Paralelamente, na Islândia, uma sucessão de acontecimentos
políticos desde 2008, impulsionados por fortes
mobilizações sociais forçaram a renúncia em bloco
do governo e eleições antecipadas, a convocação de
dois referendos populares que levaram à votação
maciça pelo não pagamento da dívida, e pela ida a tribunal
e a prisão temporária de banqueiros e funcionários e a
possibilidade de vir a haver uma nova Constituição. No entanto,
apenas nas redes alternativas (entre elas Rebelión) e alguns sites (como
o CADTM) tem circulado esta informação que, na sua maioria tem
sido ignorada pela comunicação tradicional.
Localizada no norte da Europa boreal, a Islândia é uma pequena
ilha, rodeada por ilhas e ilhotas ainda menores. Em conjunto, atingem uma
área de aproximadamente 103 mil km2 e abrigam 320 mil pessoas. A sua
economia dispõe de importantes fontes de energia hidráulica e
geotérmica, mas depende muito da indústria de pesca, que
corresponde a 40 por cento das suas receitas e emprega sete por cento da
força de trabalho.
Na década de 80 o governo sob pressão da onda thatcherista
lançou a privatização da pesca: impôs quotas
para as capturas e fez milionários alguns pescadores. Em paralelo,
juntou-se à política da "oferta", típica da
"Reaganomics", baixando impostos e desregulamentando mercados, ao
mesmo tempo que começou a difundir a política de
privatizações. Como se algo estivesse faltando, Milton Friedman
visitou repetidamente Reykjavik, a capital.
Apesar deste avanço neoliberal, o país continuou a apresentar
indicadores significativos. O estado garantia sob um regime de bem-estar
cuidados de saúde universais e ensino superior gratuito aos seus
habitantes.
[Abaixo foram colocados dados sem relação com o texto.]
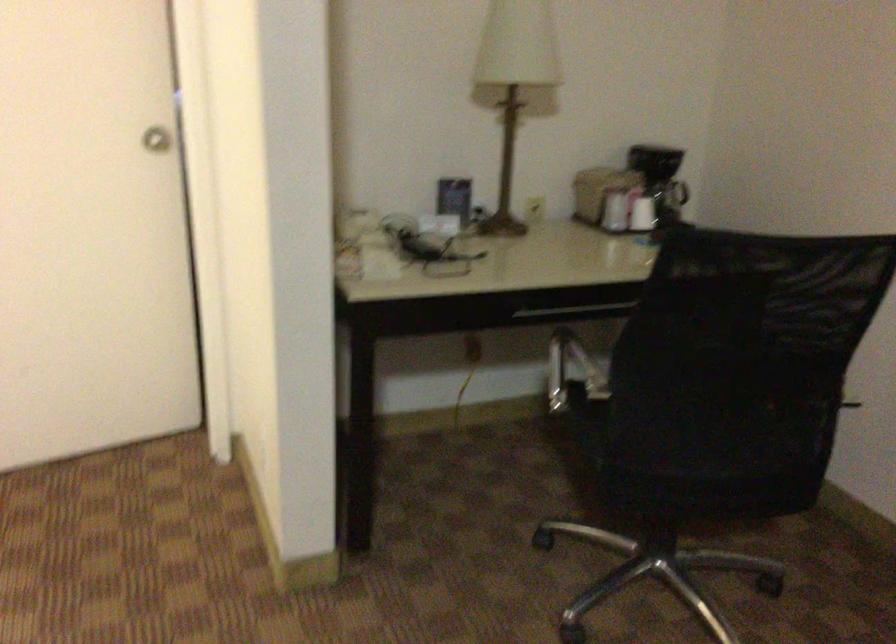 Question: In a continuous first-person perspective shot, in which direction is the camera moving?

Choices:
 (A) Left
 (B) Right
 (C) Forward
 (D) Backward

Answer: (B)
A esperança de vida estava entre as mais altas do mundo e a
taxa de desemprego era insignificante, não chegando a dois por cento. O
governo investiu em energia verde e em novas tecnologias, e em 2007 foi o
primeiro no Índice de Desenvolvimento Humano do PNUD (Programa das
Nações Unidas), bem à frente de países como os
Estados Unidos, França e Reino Unido. Em 2009 foi descrito pela
Organização das Nações Unidas como o terceiro
país mais desenvolvido do mundo, sendo colocado o seu PIB per capita
entre os dez melhores.
Primeira expressão da crise
No entanto, a partir de 2003, o ano em que se concretiza a
privatização de três dos principais bancos (Kaupthing,
Glitnir e, especialmente, Ice-save), o país entra plenamente nos fluxos
financeiros internacionais. Tanto a banca como os banqueiros começaram
uma corrida desenfreada para expandir as suas actividades dentro e fora do
país. Foi impulsionada uma política de endividamento e
começou a incubar-se uma crise que explodiu em 2008. Esta crise é
considerada a primeira expressão da crise global que hoje desestabiliza
os centros económicos e financeiros do mundo.
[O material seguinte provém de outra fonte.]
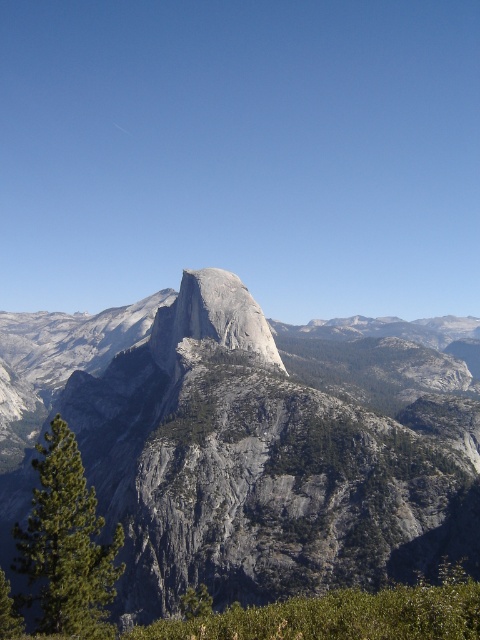 You are standing at the center of the image and looking at the green textured pine tree at lower left. What is the 2D coordinate of the pine tree in the image?

The 2D coordinate of the green textured pine tree at lower left is at point (67,545). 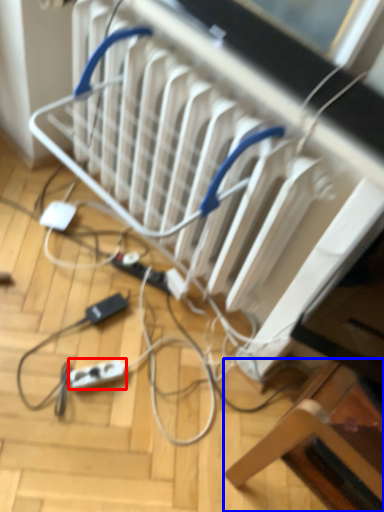 Question: Which object appears farthest to the camera in this image, extension cord (highlighted by a red box) or furniture (highlighted by a blue box)?

Choices:
 (A) extension cord
 (B) furniture

Answer: (A)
Tudo começou quando, após a privatização dos
bancos, o governo promoveu uma política de "casa
própria", que os bancos apoiaram com empréstimos
hipotecários de fácil acesso e cujas taxas estavam ligadas
à evolução dos preços, mas não aos
salários. Ao mesmo tempo, o consumo foi incentivado com
empréstimos de curto prazo. Quando em 2008 o défice comercial
forçou à desvalorização da moeda nacional em 50 por
cento, a inflação disparou e as taxas (hipotecárias ou de
créditos comuns) ficaram impagáveis.
Para financiar todo esse festival creditício os bancos foram adquirindo
fundos do mercado mundial, especialmente na Grã-Bretanha e Holanda. No
momento da explosão, a dívida da banca superava em mais de dez
vezes o PIB nacional. Resultado: mais de um terço da
população agora está sobre-endividada; 13 mil casas foram
confiscadas e dezenas de milhares de famílias entraram na pobreza.
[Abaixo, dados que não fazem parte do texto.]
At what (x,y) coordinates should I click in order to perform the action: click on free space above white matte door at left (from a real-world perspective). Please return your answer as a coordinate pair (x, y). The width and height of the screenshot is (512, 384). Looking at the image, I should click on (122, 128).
Para o senso comum tudo isto só foi possível graças
à conspiração fraudulenta de banqueiros,
empresários e políticos. Para alguns analistas, isto processou-se
através de um grupo de não mais de trinta pessoas. No entanto,
mesmo que este grupo tenha sido o instrumento de uma determinada
política não pode esconder que o que aconteceu na Islândia
é parte da crise mundial, que como sempre nas grandes conjunturas
explode pelo lado financeiro, mas as suas raízes estão na
economia produtiva.
No entanto, a resistência da população deste pequeno
país rompeu com a política do "possível" e tem
feito progressos significativos. A sequência destes eventos é
bastante significativa:
Em 2009, protestos e manifestações de rua, incluindo
"panelaços", rejeitaram o plano de ajustamento do FMI,
provocaram a demissão do governo e obrigaram a convocar
eleições antecipadas. O novo governo tentou impor por lei uma
reestruturação da dívida, que totaliza 3.500
milhões de euros, o que significa que cada família iria pagar 100
euros por mês durante 15 anos.
Em 2010, a população, de novo nas ruas, recusou esta
lei; o
então presidente decide não ratificá-la e convoca um
referendo popular. Noventa e três por cento dos eleitores disse
"não ao pagamento da dívida ". Em paralelo desenrola-se
uma investigação sobre as responsabilidades na crise, que conclui
com vários banqueiros e funcionários processados e presos, embora
libertados de imediato, enquanto outros fugiram do país. Um dos
banqueiros está ainda sendo procurado pela Interpol.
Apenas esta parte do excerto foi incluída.